▶ [WHAT YOU HAVE TO DO]
Only the lines below from the one containing "WH30 DOFAMOT" through the one containing "oraz dotarła do półfinału programu" belong in the answer, set down exactly, with the pictures left out.

▶ [SOURCE DATA]
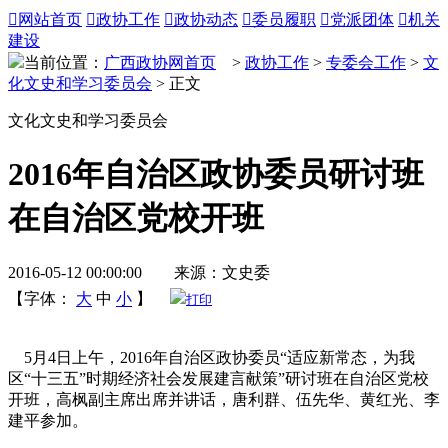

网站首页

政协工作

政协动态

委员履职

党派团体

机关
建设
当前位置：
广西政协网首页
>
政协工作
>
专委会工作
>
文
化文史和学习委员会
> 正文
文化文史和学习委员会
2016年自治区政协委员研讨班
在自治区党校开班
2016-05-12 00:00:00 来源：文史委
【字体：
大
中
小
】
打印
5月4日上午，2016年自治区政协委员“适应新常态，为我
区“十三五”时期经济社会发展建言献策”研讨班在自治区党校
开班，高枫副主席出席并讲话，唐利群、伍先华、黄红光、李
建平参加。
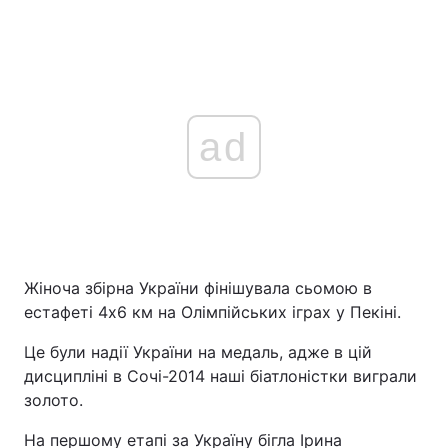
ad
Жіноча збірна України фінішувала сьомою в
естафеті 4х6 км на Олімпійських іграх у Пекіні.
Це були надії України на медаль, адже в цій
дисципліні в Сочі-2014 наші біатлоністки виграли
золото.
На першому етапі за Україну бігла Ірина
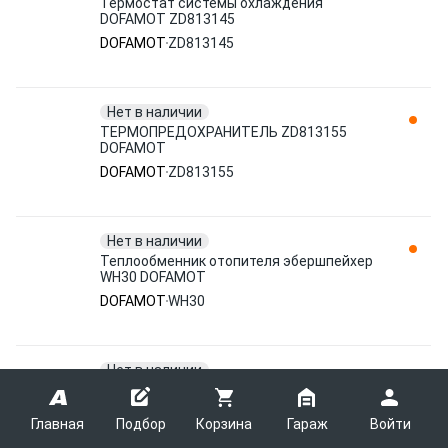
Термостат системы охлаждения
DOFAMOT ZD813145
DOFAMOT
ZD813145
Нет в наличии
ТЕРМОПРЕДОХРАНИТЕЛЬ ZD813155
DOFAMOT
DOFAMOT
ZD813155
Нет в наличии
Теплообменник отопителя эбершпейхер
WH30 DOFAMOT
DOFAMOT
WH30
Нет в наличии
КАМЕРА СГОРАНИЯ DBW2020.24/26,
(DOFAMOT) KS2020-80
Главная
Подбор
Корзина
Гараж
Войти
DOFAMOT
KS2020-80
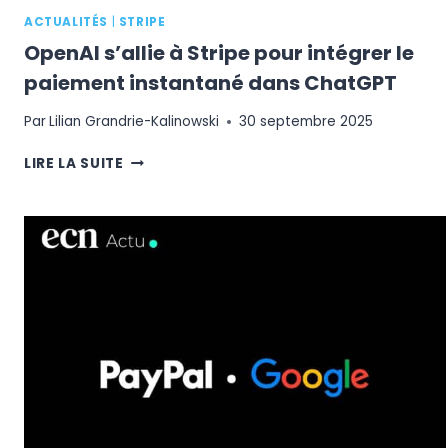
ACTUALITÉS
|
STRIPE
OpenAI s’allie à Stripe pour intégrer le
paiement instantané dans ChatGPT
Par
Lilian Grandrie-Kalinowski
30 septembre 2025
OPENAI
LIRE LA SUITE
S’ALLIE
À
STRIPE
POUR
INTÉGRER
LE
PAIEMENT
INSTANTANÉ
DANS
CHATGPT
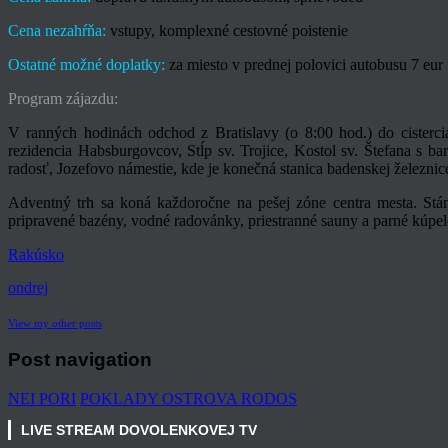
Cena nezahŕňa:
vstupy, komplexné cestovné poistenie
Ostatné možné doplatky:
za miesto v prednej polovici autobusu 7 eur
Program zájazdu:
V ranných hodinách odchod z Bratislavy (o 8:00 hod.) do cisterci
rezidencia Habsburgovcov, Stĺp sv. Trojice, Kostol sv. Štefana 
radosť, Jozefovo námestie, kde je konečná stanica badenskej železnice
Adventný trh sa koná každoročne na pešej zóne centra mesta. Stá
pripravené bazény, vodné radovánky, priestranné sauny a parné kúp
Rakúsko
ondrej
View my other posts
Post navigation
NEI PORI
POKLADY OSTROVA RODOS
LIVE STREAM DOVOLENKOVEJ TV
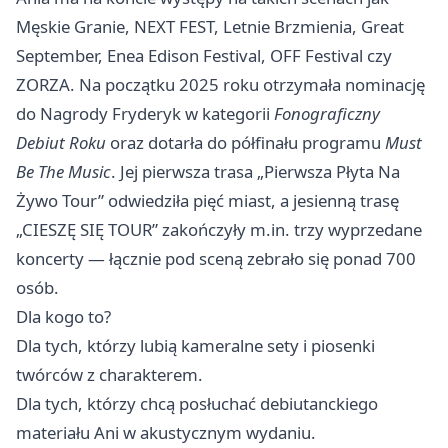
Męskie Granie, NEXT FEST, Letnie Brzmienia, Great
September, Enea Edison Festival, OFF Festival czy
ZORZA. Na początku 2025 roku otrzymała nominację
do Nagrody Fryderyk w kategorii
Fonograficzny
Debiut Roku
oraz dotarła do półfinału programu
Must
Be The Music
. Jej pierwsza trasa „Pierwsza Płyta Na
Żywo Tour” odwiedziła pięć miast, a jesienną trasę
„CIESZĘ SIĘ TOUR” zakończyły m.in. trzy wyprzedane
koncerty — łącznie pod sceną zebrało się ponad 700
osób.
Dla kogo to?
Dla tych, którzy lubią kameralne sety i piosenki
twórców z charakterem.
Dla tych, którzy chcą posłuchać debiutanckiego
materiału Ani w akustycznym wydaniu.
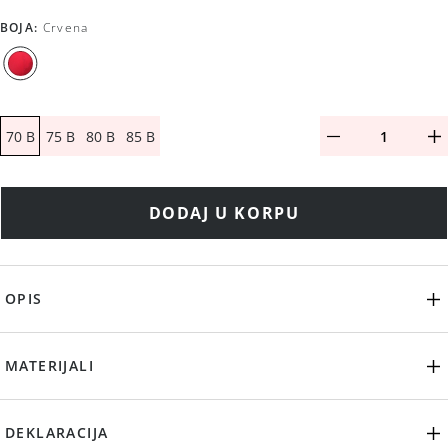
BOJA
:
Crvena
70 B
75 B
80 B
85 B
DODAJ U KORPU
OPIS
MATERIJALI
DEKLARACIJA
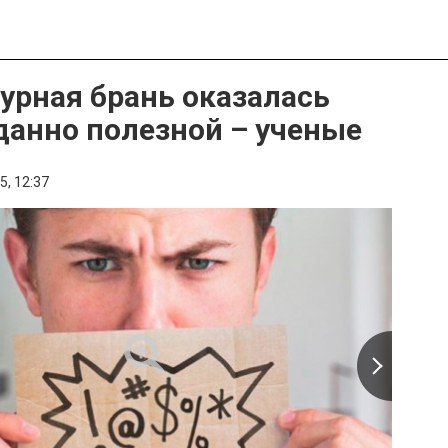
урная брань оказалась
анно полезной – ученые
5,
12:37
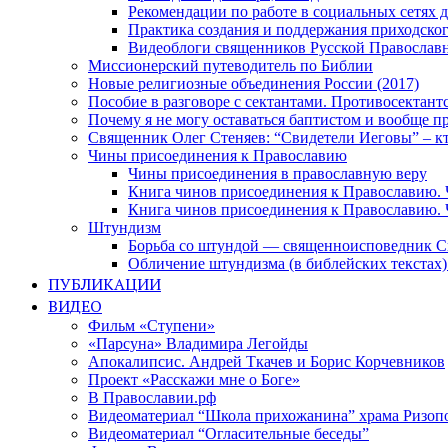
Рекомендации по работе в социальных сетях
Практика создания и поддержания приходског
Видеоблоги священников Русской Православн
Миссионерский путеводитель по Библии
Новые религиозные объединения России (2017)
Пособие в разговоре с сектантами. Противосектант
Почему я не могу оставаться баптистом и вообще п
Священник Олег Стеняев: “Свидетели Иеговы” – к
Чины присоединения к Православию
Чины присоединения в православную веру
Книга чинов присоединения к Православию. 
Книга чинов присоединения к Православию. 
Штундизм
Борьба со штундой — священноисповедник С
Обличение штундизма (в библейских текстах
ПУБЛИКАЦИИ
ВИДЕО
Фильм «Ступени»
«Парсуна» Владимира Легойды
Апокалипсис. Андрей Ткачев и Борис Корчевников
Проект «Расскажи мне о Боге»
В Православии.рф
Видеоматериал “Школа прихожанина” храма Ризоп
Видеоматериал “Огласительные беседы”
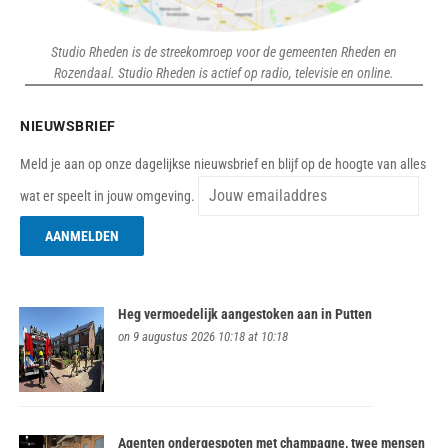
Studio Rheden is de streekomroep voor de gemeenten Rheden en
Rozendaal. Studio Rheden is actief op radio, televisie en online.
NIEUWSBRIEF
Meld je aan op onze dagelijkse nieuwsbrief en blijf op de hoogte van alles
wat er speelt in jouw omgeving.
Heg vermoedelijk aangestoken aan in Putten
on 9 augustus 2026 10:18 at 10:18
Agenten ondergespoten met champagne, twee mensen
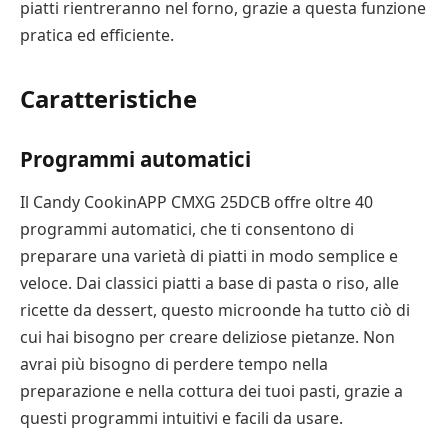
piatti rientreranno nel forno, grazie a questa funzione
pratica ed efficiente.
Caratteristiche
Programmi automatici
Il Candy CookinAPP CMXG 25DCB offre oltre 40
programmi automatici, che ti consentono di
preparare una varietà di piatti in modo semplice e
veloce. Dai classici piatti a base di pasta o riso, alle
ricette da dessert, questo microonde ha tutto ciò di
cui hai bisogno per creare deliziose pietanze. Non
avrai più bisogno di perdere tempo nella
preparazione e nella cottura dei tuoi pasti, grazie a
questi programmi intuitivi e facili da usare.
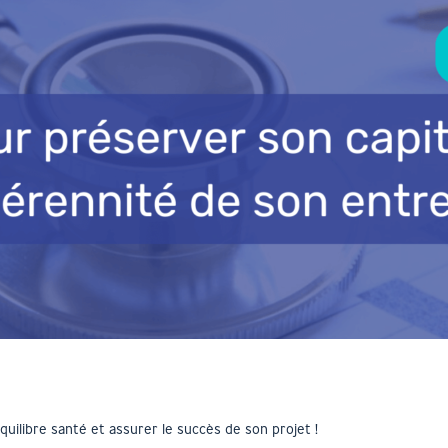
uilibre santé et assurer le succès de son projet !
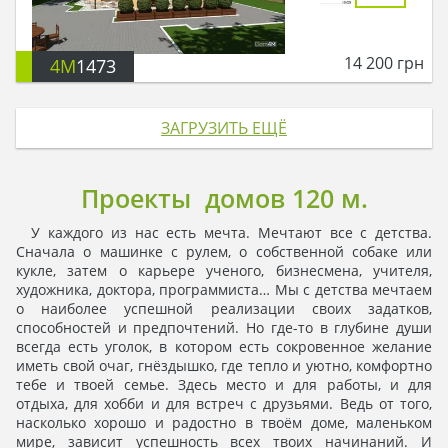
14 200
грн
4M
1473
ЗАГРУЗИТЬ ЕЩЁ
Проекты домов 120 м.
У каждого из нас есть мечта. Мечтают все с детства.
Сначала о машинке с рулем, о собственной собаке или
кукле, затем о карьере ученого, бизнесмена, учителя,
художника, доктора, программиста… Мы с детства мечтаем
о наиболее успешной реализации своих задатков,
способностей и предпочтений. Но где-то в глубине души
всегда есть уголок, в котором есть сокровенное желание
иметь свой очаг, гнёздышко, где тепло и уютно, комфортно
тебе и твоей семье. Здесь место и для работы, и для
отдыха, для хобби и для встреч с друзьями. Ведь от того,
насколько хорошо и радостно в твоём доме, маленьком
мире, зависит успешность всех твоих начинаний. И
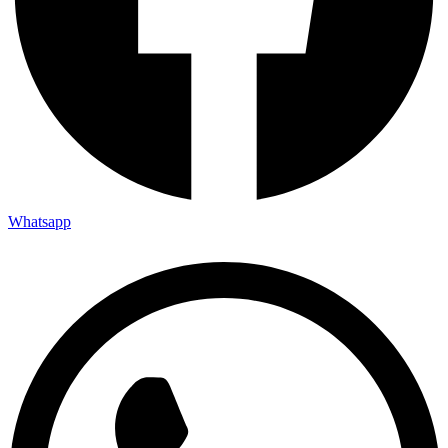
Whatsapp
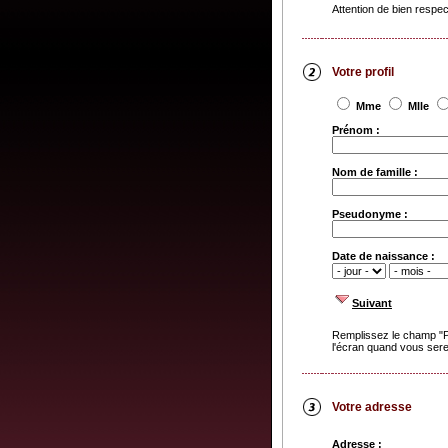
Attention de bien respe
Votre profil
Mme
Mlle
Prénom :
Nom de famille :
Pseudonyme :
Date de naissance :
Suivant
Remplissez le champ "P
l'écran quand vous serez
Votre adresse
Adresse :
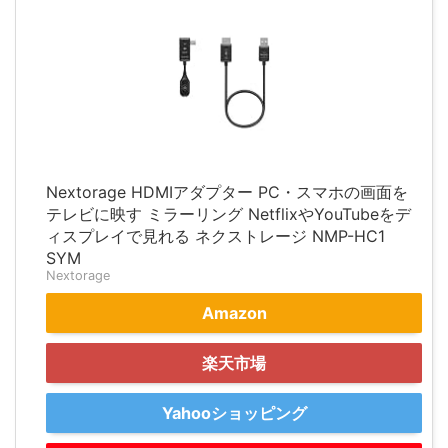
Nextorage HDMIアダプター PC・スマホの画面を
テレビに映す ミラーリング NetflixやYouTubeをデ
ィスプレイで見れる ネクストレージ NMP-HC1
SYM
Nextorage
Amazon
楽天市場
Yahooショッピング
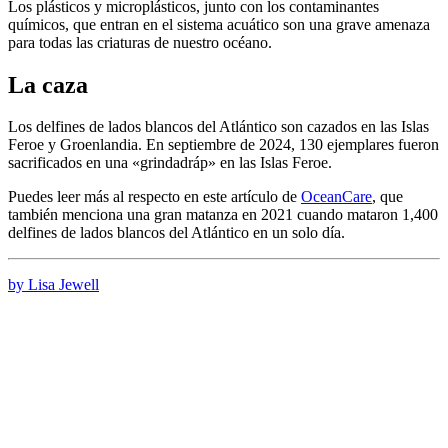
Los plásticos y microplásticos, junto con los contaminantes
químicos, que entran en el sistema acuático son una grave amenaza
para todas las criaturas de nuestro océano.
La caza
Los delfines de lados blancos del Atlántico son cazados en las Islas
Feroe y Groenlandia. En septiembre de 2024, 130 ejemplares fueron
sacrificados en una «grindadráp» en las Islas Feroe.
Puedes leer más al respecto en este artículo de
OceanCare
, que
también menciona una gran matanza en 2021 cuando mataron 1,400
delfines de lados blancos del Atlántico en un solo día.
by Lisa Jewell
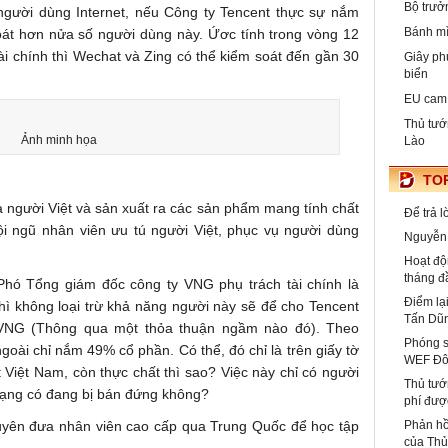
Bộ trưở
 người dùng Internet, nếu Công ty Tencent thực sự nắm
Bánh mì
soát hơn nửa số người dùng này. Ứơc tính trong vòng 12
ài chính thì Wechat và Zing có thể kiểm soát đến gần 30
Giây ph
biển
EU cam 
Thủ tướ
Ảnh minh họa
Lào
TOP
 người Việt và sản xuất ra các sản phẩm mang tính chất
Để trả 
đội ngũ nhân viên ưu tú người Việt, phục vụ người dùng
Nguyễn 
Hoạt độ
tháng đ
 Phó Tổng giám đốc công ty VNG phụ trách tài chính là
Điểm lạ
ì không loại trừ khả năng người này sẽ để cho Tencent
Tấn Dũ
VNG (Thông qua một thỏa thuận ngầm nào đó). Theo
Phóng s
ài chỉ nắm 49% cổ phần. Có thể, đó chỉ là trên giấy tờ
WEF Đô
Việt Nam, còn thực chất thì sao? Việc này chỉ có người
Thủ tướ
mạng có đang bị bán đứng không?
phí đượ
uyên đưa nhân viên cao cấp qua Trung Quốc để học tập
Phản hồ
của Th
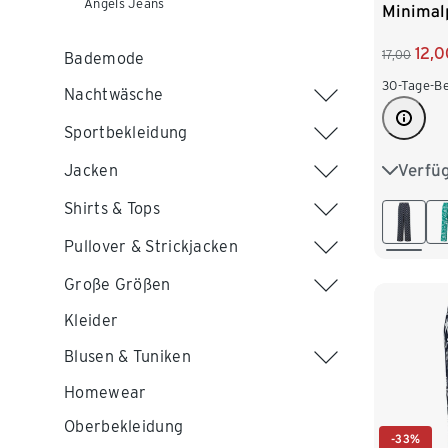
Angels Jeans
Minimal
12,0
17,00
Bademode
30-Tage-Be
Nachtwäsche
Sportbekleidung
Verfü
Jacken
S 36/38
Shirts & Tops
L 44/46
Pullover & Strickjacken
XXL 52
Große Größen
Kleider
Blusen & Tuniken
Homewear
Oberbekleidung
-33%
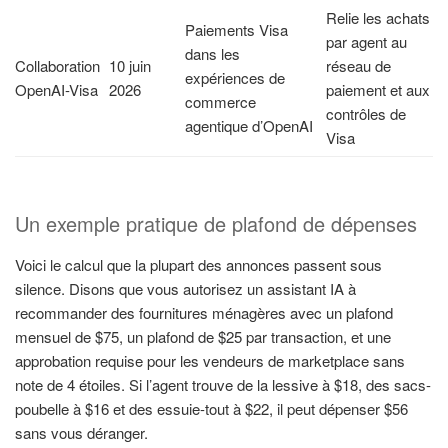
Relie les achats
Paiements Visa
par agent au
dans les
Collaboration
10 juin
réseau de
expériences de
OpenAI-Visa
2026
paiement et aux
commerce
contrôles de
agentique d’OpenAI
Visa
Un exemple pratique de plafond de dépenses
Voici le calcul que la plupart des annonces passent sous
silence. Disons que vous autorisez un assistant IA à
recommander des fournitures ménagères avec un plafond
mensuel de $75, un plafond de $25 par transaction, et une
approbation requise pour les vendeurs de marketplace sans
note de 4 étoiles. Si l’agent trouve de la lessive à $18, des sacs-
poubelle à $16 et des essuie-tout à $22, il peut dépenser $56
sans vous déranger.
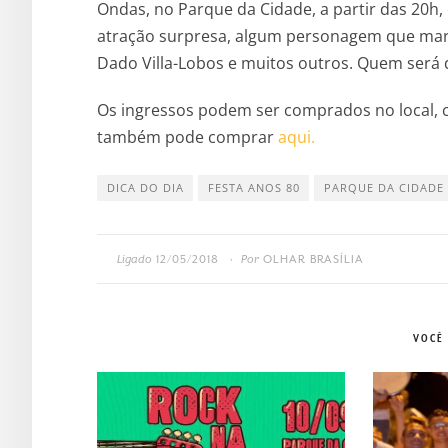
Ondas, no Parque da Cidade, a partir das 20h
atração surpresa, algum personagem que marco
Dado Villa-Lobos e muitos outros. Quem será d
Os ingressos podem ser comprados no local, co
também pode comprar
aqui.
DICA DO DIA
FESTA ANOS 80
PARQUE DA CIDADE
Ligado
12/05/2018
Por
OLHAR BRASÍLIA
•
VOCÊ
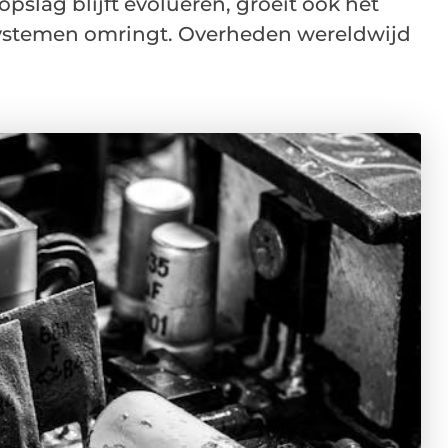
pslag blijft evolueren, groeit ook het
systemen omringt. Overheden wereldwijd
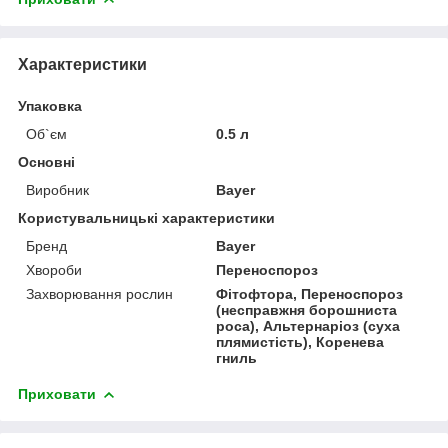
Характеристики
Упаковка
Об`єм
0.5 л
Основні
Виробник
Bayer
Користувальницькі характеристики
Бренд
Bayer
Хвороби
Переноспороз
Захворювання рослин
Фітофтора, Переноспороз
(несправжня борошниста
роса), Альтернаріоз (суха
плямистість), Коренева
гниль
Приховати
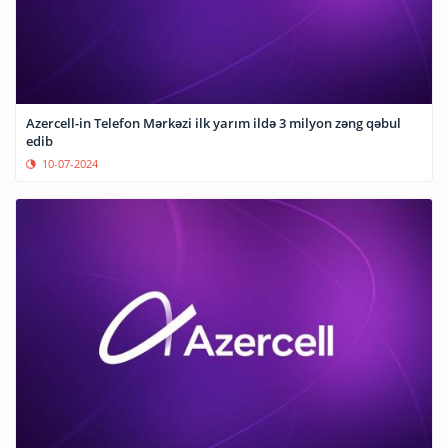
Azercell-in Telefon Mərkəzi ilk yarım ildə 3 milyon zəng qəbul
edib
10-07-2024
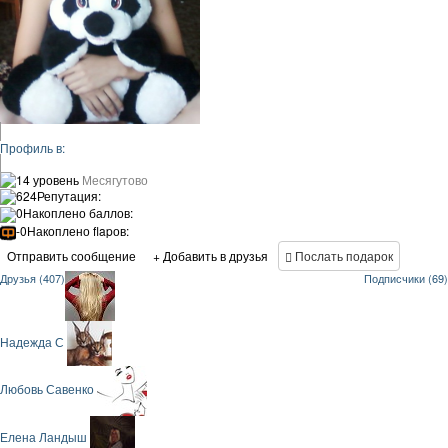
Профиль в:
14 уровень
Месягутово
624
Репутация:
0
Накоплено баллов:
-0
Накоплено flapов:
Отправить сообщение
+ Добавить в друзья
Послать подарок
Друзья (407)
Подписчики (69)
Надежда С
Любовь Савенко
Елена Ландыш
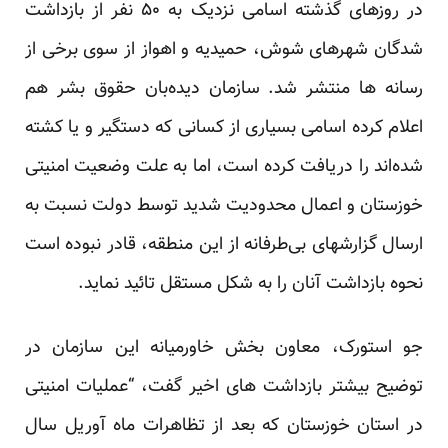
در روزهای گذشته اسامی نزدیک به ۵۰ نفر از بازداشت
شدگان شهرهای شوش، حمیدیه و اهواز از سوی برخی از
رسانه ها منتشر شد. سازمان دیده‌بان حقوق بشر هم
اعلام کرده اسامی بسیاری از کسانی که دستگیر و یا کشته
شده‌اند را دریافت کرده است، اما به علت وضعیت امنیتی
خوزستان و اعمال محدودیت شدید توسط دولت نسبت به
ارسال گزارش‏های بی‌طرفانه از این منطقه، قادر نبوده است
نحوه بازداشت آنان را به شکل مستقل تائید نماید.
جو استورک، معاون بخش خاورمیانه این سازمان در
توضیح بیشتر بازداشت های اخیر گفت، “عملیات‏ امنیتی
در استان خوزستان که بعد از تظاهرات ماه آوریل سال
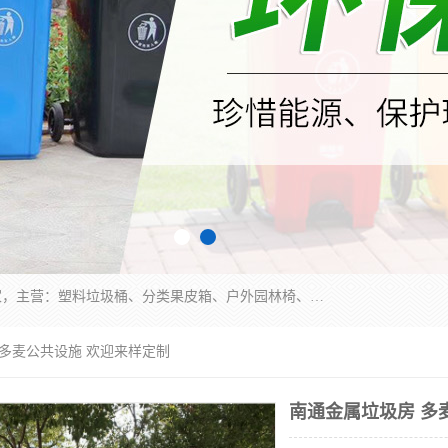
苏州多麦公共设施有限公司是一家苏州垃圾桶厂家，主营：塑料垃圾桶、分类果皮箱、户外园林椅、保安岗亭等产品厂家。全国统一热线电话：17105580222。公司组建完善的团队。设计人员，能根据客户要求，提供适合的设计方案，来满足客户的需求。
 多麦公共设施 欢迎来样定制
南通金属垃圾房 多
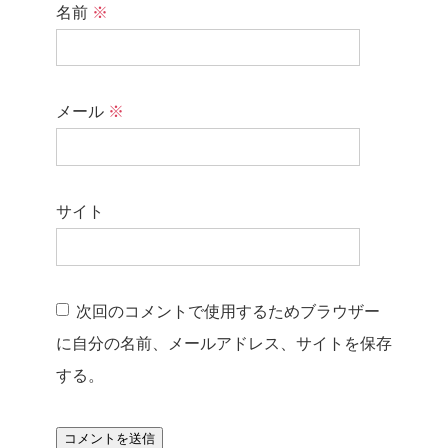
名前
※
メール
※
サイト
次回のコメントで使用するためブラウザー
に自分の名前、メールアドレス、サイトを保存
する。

▶ [SOLUTION FOR THIS EXERCISE]
WH30 DOFAMOT
DOFAMOT
WH30
Нет в наличии
КАМЕРА СГОРАНИЯ DBW2020.24/26,
(DOFAMOT) KS2020-80
Главная
Подбор
Корзина
Гараж
Войти
DOFAMOT
KS2020-80
ACTUALITÉS
|
STRIPE
OpenAI s’allie à Stripe pour intégrer le
paiement instantané dans ChatGPT
Par
Lilian Grandrie-Kalinowski
30 septembre 2025
OPENAI
LIRE LA SUITE
S’ALLIE
À
STRIPE
POUR
INTÉGRER
LE
PAIEMENT
INSTANTANÉ
DANS
CHATGPT
Cena nezahŕňa:
vstupy, komplexné cestovné poistenie
Ostatné možné doplatky:
za miesto v prednej polovici autobusu 7 eur
Program zájazdu:
V ranných hodinách odchod z Bratislavy (o 8:00 hod.) do cisterci
rezidencia Habsburgovcov, Stĺp sv. Trojice, Kostol sv. Štefana 
radosť, Jozefovo námestie, kde je konečná stanica badenskej železnice
Adventný trh sa koná každoročne na pešej zóne centra mesta. Stá
pripravené bazény, vodné radovánky, priestranné sauny a parné kúp
Rakúsko
ondrej
View my other posts
Post navigation
NEI PORI
POKLADY OSTROVA RODOS
LIVE STREAM DOVOLENKOVEJ TV
Męskie Granie, NEXT FEST, Letnie Brzmienia, Great
September, Enea Edison Festival, OFF Festival czy
ZORZA. Na początku 2025 roku otrzymała nominację
do Nagrody Fryderyk w kategorii
Fonograficzny
Debiut Roku
oraz dotarła do półfinału programu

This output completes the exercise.